* WHAT THIS TASK INVOLVES
Report each line of the entries that includes "experience" by copying it.

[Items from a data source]

※ ※ ※

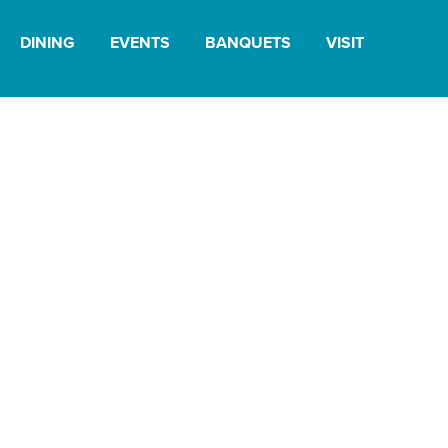
DINING
EVENTS
BANQUETS
VISIT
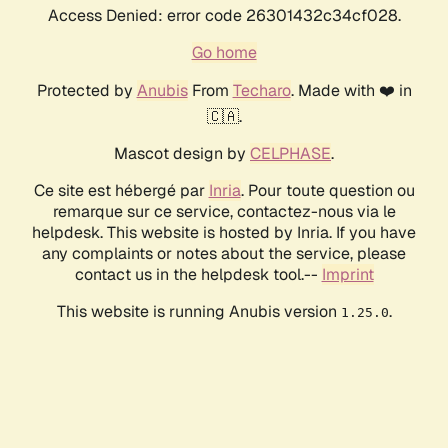
Access Denied: error code 26301432c34cf028.
Go home
Protected by
Anubis
From
Techaro
. Made with ❤️ in
🇨🇦.
Mascot design by
CELPHASE
.
Ce site est hébergé par
Inria
. Pour toute question ou
remarque sur ce service, contactez-nous via le
helpdesk. This website is hosted by Inria. If you have
any complaints or notes about the service, please
contact us in the helpdesk tool.--
Imprint
This website is running Anubis version
.
1.25.0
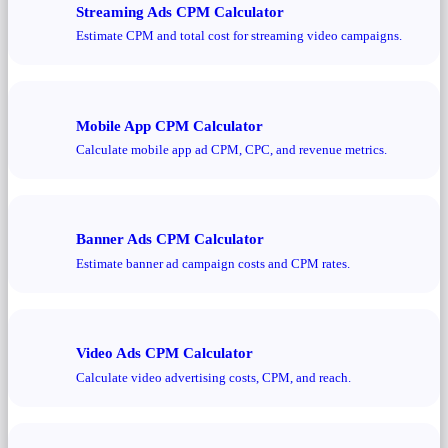
Streaming Ads CPM Calculator
Estimate CPM and total cost for streaming video campaigns.
Mobile App CPM Calculator
Calculate mobile app ad CPM, CPC, and revenue metrics.
Banner Ads CPM Calculator
Estimate banner ad campaign costs and CPM rates.
Video Ads CPM Calculator
Calculate video advertising costs, CPM, and reach.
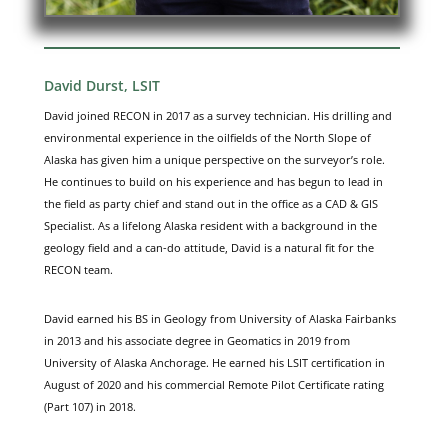
David Durst, LSIT
David joined RECON in 2017 as a survey technician. His drilling and
environmental experience in the oilfields of the North Slope of
Alaska has given him a unique perspective on the surveyor’s role.
He continues to build on his experience and has begun to lead in
the field as party chief and stand out in the office as a CAD & GIS
Specialist. As a lifelong Alaska resident with a background in the
geology field and a can-do attitude, David is a natural fit for the
RECON team.
David earned his BS in Geology from University of Alaska Fairbanks
in 2013 and his associate degree in Geomatics in 2019 from
University of Alaska Anchorage. He earned his LSIT certification in
August of 2020 and his commercial Remote Pilot Certificate rating
(Part 107) in 2018.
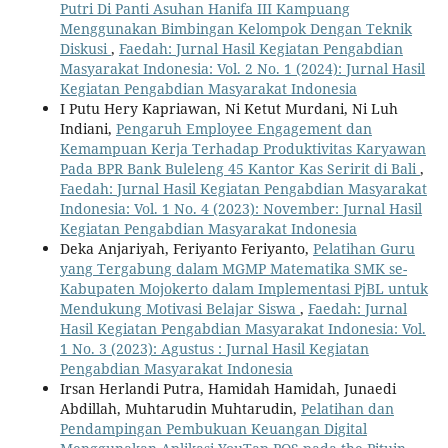
Putri Di Panti Asuhan Hanifa III Kampuang
Menggunakan Bimbingan Kelompok Dengan Teknik
Diskusi
,
Faedah: Jurnal Hasil Kegiatan Pengabdian
Masyarakat Indonesia: Vol. 2 No. 1 (2024): Jurnal Hasil
Kegiatan Pengabdian Masyarakat Indonesia
I Putu Hery Kapriawan, Ni Ketut Murdani, Ni Luh
Indiani,
Pengaruh Employee Engagement dan
Kemampuan Kerja Terhadap Produktivitas Karyawan
Pada BPR Bank Buleleng 45 Kantor Kas Seririt di Bali
,
Faedah: Jurnal Hasil Kegiatan Pengabdian Masyarakat
Indonesia: Vol. 1 No. 4 (2023): November: Jurnal Hasil
Kegiatan Pengabdian Masyarakat Indonesia
Deka Anjariyah, Feriyanto Feriyanto,
Pelatihan Guru
yang Tergabung dalam MGMP Matematika SMK se-
Kabupaten Mojokerto dalam Implementasi PjBL untuk
Mendukung Motivasi Belajar Siswa
,
Faedah: Jurnal
Hasil Kegiatan Pengabdian Masyarakat Indonesia: Vol.
1 No. 3 (2023): Agustus : Jurnal Hasil Kegiatan
Pengabdian Masyarakat Indonesia
Irsan Herlandi Putra, Hamidah Hamidah, Junaedi
Abdillah, Muhtarudin Muhtarudin,
Pelatihan dan
Pendampingan Pembukuan Keuangan Digital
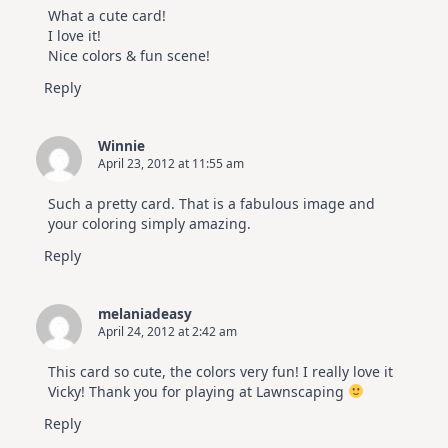
What a cute card!
I love it!
Nice colors & fun scene!
Reply
Winnie
April 23, 2012 at 11:55 am
Such a pretty card. That is a fabulous image and
your coloring simply amazing.
Reply
melaniadeasy
April 24, 2012 at 2:42 am
This card so cute, the colors very fun! I really love it
Vicky! Thank you for playing at Lawnscaping
Reply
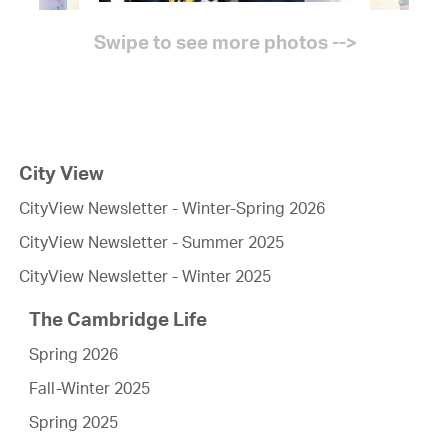
City View
CityView Newsletter - Winter-Spring 2026
CityView Newsletter - Summer 2025
CityView Newsletter - Winter 2025
The Cambridge Life
Spring 2026
Fall-Winter 2025
Spring 2025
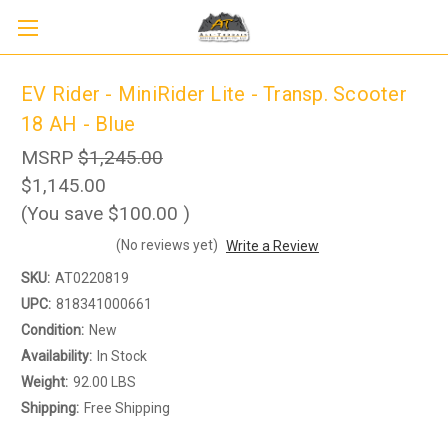
EV Rider - MiniRider Lite - Transp. Scooter
18 AH - Blue
MSRP
$1,245.00
$1,145.00
(You save
$100.00
)
(No reviews yet)
Write a Review
SKU:
AT0220819
UPC:
818341000661
Condition:
New
Sign up to receive up to 8% off your first
SIGN UP
Availability:
In Stock
scooter purchase!
Weight:
92.00 LBS
Shipping:
Free Shipping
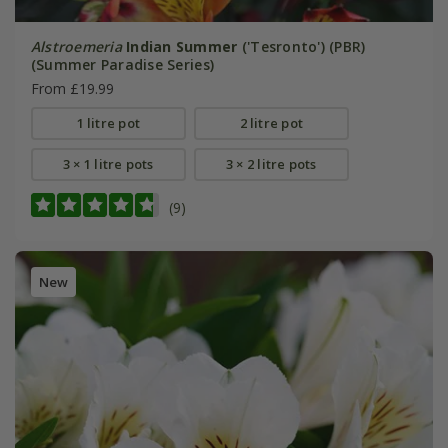
Alstroemeria
Indian Summer
('Tesronto') (PBR)
(Summer Paradise Series)
From £19.99
1 litre pot
2 litre pot
3 × 1 litre pots
3 × 2 litre pots
(9)
New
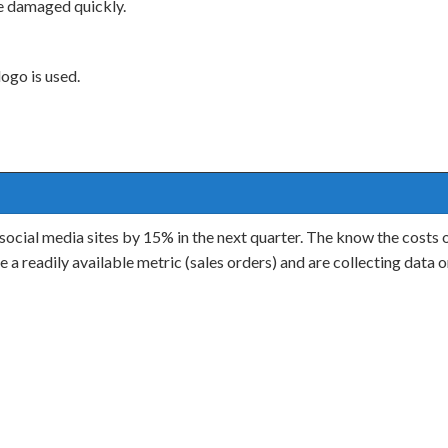
be damaged quickly.
ogo is used.
ocial media sites by 15% in the next quarter. The know the costs of
a readily available metric (sales orders) and are collecting data o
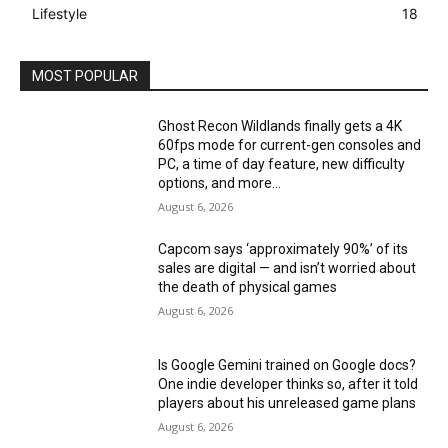
Lifestyle
18
MOST POPULAR
Ghost Recon Wildlands finally gets a 4K
60fps mode for current-gen consoles and
PC, a time of day feature, new difficulty
options, and more...
August 6, 2026
Capcom says ‘approximately 90%’ of its
sales are digital — and isn’t worried about
the death of physical games
August 6, 2026
Is Google Gemini trained on Google docs?
One indie developer thinks so, after it told
players about his unreleased game plans
August 6, 2026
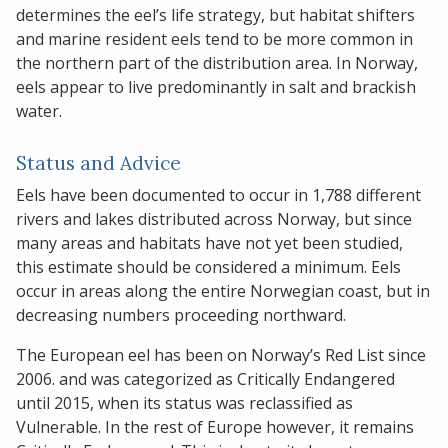
determines the eel’s life strategy, but habitat shifters
and marine resident eels tend to be more common in
the northern part of the distribution area. In Norway,
eels appear to live predominantly in salt and brackish
water.
Status and Advice
Eels have been documented to occur in 1,788 different
rivers and lakes distributed across Norway, but since
many areas and habitats have not yet been studied,
this estimate should be considered a minimum. Eels
occur in areas along the entire Norwegian coast, but in
decreasing numbers proceeding northward.
The European eel has been on Norway’s Red List since
2006. and was categorized as Critically Endangered
until 2015, when its status was reclassified as
Vulnerable. In the rest of Europe however, it remains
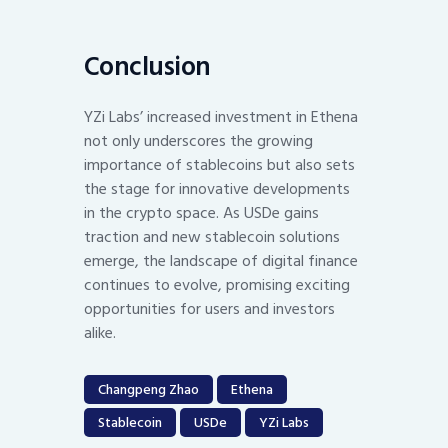
Conclusion
YZi Labs’ increased investment in Ethena
not only underscores the growing
importance of stablecoins but also sets
the stage for innovative developments
in the crypto space. As USDe gains
traction and new stablecoin solutions
emerge, the landscape of digital finance
continues to evolve, promising exciting
opportunities for users and investors
alike.
Changpeng Zhao
Ethena
Stablecoin
USDe
YZi Labs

※ ※ ※

* ANSWER TO THE PROBLEM
environmental experience in the oilfields of the North Slope of
He continues to build on his experience and has begun to lead in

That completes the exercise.